An open rhinoplasty is a cosmetic surgery procedure that is performed to widen, narrow, shorten, or elongate the nose. The procedure involves making an incision across the tissue separating the nostrils called the columella and several smaller cuts inside the nose. Open rhinoplasty is usually an elective surgery that patients undergo to improve their appearances, but the procedure may be necessary in some cases to relieve airway obstructions or correct congenital defects. Another similar surgery called closed rhinoplasty is sometimes preferred to shorten healing time and avoid visible surgical scars.
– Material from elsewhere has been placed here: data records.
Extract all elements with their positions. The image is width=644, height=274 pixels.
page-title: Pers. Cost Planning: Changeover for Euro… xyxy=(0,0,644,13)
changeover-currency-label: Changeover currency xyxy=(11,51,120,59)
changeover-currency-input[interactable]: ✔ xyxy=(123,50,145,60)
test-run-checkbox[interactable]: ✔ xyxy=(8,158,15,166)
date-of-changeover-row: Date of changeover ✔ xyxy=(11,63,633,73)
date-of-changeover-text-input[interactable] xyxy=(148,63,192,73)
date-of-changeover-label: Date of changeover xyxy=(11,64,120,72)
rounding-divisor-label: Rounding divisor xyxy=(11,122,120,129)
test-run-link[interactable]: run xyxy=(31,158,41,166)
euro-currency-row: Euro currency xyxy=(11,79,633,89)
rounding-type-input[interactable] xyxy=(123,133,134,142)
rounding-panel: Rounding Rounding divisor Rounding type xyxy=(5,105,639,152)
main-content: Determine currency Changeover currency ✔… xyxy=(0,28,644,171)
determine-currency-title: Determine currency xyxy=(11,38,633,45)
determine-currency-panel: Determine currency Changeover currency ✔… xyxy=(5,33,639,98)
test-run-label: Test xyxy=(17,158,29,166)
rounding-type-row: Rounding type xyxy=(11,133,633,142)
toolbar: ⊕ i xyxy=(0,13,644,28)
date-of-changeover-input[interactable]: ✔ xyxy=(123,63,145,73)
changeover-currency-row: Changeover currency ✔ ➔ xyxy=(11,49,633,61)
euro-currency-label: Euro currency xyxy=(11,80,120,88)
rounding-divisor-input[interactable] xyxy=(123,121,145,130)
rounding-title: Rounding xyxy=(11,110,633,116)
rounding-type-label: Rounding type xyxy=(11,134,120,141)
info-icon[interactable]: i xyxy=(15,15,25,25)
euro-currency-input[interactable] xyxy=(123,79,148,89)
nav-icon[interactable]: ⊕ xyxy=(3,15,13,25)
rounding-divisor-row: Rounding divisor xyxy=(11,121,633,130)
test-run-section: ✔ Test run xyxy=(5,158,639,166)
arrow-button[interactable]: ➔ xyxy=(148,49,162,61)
When a person needs or wants an open rhinoplasty, he or she first needs to undergo a thorough medical evaluation. A doctor reviews the patient's medical history, current medication use, and allergies to make sure he or she will be a good candidate for anesthesia and surgery. A physical exam allows the doctor to study potential problem areas in the nose, such as a soft tissue obstruction or a deviated septum. In addition, x-rays and other diagnostic imaging scans of the nose and jaw are usually performed to check for underlying bone abnormalities.
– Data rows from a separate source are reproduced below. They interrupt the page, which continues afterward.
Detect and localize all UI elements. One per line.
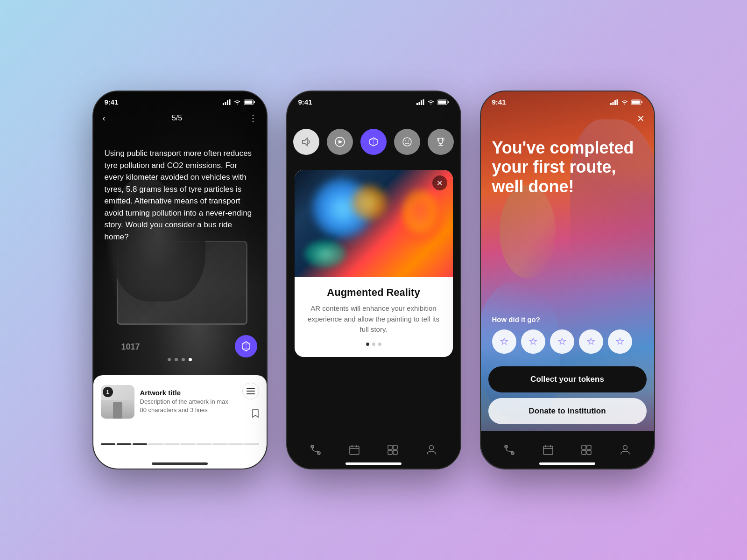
menu-lines-icon [247, 388, 255, 394]
ar-dot-3 [378, 343, 381, 346]
progress-seg-9 [228, 443, 243, 445]
svg-rect-7 [247, 388, 255, 389]
wifi-icon-1 [233, 99, 241, 105]
svg-rect-36 [610, 103, 612, 105]
svg-rect-41 [641, 101, 642, 103]
nav-route-icon-2[interactable] [310, 444, 322, 456]
cube-icon [368, 137, 379, 147]
battery-icon-1 [244, 99, 255, 105]
collect-tokens-button[interactable]: Collect your tokens [488, 366, 647, 392]
phone-3-screen: 9:41 ✕ You've completed your first route… [481, 91, 654, 469]
progress-seg-3 [133, 443, 147, 445]
calendar-icon-3 [542, 444, 554, 456]
stars-rating-row: ☆ ☆ ☆ ☆ ☆ [492, 329, 632, 354]
status-time-2: 9:41 [298, 98, 312, 106]
phone-1-screen: 1017 9:41 ‹ 5/5 ⋮ Using public transport… [93, 91, 267, 469]
svg-rect-16 [438, 100, 446, 104]
star-1[interactable]: ☆ [492, 329, 516, 354]
grid-icon-3 [580, 444, 592, 456]
svg-rect-42 [632, 100, 640, 104]
svg-rect-27 [350, 446, 359, 455]
progress-seg-6 [181, 443, 195, 445]
artwork-card-row: 1 Artwork title Description of the artwo… [101, 383, 259, 420]
ar-cube-icon [240, 341, 252, 352]
phone-2-screen: 9:41 [287, 91, 460, 469]
grid-icon-2 [387, 444, 399, 456]
svg-rect-13 [423, 99, 424, 105]
star-icon-1: ☆ [500, 336, 509, 348]
battery-icon-2 [437, 99, 449, 105]
svg-point-46 [512, 453, 513, 454]
svg-rect-15 [448, 101, 449, 103]
star-5[interactable]: ☆ [608, 329, 632, 354]
svg-rect-11 [418, 102, 420, 105]
progress-seg-8 [212, 443, 227, 445]
svg-point-43 [505, 445, 507, 448]
media-type-icons [287, 129, 460, 155]
nav-grid-icon-2[interactable] [387, 444, 399, 456]
donate-institution-button[interactable]: Donate to institution [488, 398, 647, 424]
star-2[interactable]: ☆ [521, 329, 545, 354]
svg-rect-5 [254, 101, 255, 103]
star-3[interactable]: ☆ [550, 329, 574, 354]
svg-point-44 [505, 446, 507, 448]
status-time-3: 9:41 [492, 98, 506, 106]
svg-rect-37 [612, 102, 613, 105]
artwork-thumbnail: 1 [101, 385, 134, 419]
back-button[interactable]: ‹ [103, 113, 106, 123]
nav-calendar-icon-2[interactable] [348, 444, 360, 456]
wifi-icon-2 [427, 99, 435, 105]
sound-icon-btn[interactable] [293, 129, 319, 155]
nav-calendar-icon-3[interactable] [542, 444, 554, 456]
ar-close-button[interactable]: ✕ [432, 175, 447, 190]
star-icon-3: ☆ [557, 336, 567, 348]
train-number: 1017 [121, 342, 140, 352]
nav-grid-icon-3[interactable] [580, 444, 592, 456]
svg-rect-9 [247, 393, 255, 394]
nav-person-icon-3[interactable] [619, 444, 631, 456]
trophy-icon-btn[interactable] [428, 129, 454, 155]
svg-rect-33 [388, 450, 392, 455]
progress-bar [101, 443, 259, 445]
dot-1 [168, 358, 171, 361]
card-menu-button[interactable] [242, 383, 259, 399]
more-button[interactable]: ⋮ [249, 113, 257, 123]
art-green-blob [304, 240, 346, 268]
phone-1: 1017 9:41 ‹ 5/5 ⋮ Using public transport… [92, 91, 268, 469]
rating-label: How did it go? [492, 315, 540, 323]
svg-rect-2 [227, 100, 228, 105]
fluid-art-layer4 [500, 185, 556, 278]
svg-point-35 [430, 446, 434, 450]
svg-rect-12 [421, 100, 422, 105]
svg-point-23 [311, 445, 314, 448]
svg-point-18 [403, 138, 411, 146]
close-button-3[interactable]: ✕ [637, 113, 645, 124]
ar-card-body: Augmented Reality AR contents will enhan… [295, 277, 453, 357]
video-icon-btn[interactable] [327, 129, 353, 155]
ar-dot-2 [372, 343, 375, 346]
artwork-sculpture [113, 402, 122, 419]
ar-card-dots [304, 343, 444, 346]
action-buttons: Collect your tokens Donate to institutio… [488, 366, 647, 424]
dot-4-active [189, 358, 192, 361]
completion-headline: You've completed your first route, well … [492, 138, 643, 196]
dot-3 [182, 358, 185, 361]
svg-point-25 [317, 452, 320, 455]
svg-rect-3 [229, 99, 230, 105]
svg-point-19 [405, 140, 406, 141]
home-indicator-2 [345, 462, 402, 465]
emoji-icon-btn[interactable] [394, 129, 420, 155]
play-icon [335, 137, 345, 147]
nav-route-icon-3[interactable] [503, 444, 515, 456]
signal-icon-3 [610, 99, 618, 105]
svg-rect-39 [616, 99, 618, 105]
card-actions [242, 383, 259, 420]
ar-fab-button[interactable] [235, 335, 257, 357]
ar-icon-btn[interactable] [360, 129, 387, 155]
art-yellow-blob [351, 184, 388, 221]
bookmark-button[interactable] [252, 409, 259, 420]
star-icon-2: ☆ [529, 336, 538, 348]
star-4[interactable]: ☆ [579, 329, 603, 354]
nav-person-icon-2[interactable] [425, 444, 437, 456]
svg-rect-53 [582, 450, 586, 455]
A plastic surgeon can choose to perform either closed or open rhinoplasty after carefully considering the advantages and drawbacks of each. In general, closed procedures are preferred when the nose only needs to be slightly modified or the problem area can be operated on through a nostril. Open rhinoplasty is helpful on major reconstructive projects where a large area of tissue or multiple spots in the nose need to be corrected. By making an external incision in an open procedure, a surgeon has easier access to internal structures. It usually takes longer for patients to recover from open surgery and they may have columellar scars that never fully heal.
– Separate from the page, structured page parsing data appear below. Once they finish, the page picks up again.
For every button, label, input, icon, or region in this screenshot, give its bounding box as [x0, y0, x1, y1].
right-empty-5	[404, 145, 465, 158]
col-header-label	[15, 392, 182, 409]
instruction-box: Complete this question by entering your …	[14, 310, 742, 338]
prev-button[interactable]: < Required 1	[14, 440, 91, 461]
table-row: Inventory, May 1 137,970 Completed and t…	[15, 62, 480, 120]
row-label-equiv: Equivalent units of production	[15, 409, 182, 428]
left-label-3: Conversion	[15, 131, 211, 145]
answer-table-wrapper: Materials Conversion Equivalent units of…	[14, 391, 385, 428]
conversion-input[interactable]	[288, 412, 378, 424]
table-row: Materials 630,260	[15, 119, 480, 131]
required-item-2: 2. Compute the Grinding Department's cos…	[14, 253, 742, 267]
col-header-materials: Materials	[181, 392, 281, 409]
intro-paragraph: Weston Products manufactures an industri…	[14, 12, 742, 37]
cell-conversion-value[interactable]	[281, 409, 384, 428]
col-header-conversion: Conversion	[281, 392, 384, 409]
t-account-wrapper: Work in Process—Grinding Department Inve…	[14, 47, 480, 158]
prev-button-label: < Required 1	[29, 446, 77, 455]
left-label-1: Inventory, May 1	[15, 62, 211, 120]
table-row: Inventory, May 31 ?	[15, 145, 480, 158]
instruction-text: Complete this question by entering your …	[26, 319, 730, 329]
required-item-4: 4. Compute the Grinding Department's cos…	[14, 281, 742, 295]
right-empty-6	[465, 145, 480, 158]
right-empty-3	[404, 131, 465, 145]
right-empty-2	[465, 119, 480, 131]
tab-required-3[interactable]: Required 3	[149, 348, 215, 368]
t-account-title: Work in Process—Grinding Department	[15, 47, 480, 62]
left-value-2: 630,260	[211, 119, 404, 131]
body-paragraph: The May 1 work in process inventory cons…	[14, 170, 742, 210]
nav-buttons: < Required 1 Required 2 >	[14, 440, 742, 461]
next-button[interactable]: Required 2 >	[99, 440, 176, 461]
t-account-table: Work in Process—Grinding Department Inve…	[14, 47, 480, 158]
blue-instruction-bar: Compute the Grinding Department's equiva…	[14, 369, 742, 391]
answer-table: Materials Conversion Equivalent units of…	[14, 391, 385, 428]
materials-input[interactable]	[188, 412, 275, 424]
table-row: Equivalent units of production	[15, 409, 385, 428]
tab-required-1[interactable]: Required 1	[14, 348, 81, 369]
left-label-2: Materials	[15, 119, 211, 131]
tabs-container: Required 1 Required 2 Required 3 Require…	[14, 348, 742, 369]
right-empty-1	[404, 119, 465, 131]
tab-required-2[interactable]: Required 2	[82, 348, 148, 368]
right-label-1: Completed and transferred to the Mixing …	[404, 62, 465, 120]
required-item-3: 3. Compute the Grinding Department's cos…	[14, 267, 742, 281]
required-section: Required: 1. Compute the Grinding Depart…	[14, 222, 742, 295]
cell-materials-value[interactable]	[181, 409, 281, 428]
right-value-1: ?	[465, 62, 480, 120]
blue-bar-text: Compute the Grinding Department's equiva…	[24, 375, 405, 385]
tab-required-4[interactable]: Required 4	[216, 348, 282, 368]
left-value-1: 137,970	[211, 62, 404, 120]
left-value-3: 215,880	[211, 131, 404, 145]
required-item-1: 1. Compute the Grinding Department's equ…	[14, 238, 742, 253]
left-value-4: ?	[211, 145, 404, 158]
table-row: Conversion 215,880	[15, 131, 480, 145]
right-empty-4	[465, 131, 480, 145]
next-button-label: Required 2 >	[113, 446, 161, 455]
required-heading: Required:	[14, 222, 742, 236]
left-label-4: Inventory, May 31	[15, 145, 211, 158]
Before open rhinoplasty, a patient usually receives a general anesthetic. Once the patient is sedated, the surgeon makes a cut in the columella to expose the internal nasal cavities. He or she can then use scalpels, saws, tweezers, and other precision instruments to remove cartilage and realign bones. Once the procedure is completed, the surgeon uses stitches or glues to suture internal openings and the columellar incision. The entire procedure usually takes less than two hours, and the patient can usually go home on the same day of his or her surgery.
In the first few days after open rhinoplasty, a patient can expect to have pain, swelling, and breathing difficulties. He or she is usually prescribed painkillers, antibiotics, and a saline spray to help relieve discomfort. In addition, a surgeon may decide to fit the patient with a soft plastic splint to wear for about one week to help support and protect the tender nose. Follow-up visits in the weeks and months after surgery are important to make sure the procedure was successful and that the patient is recovering on schedule.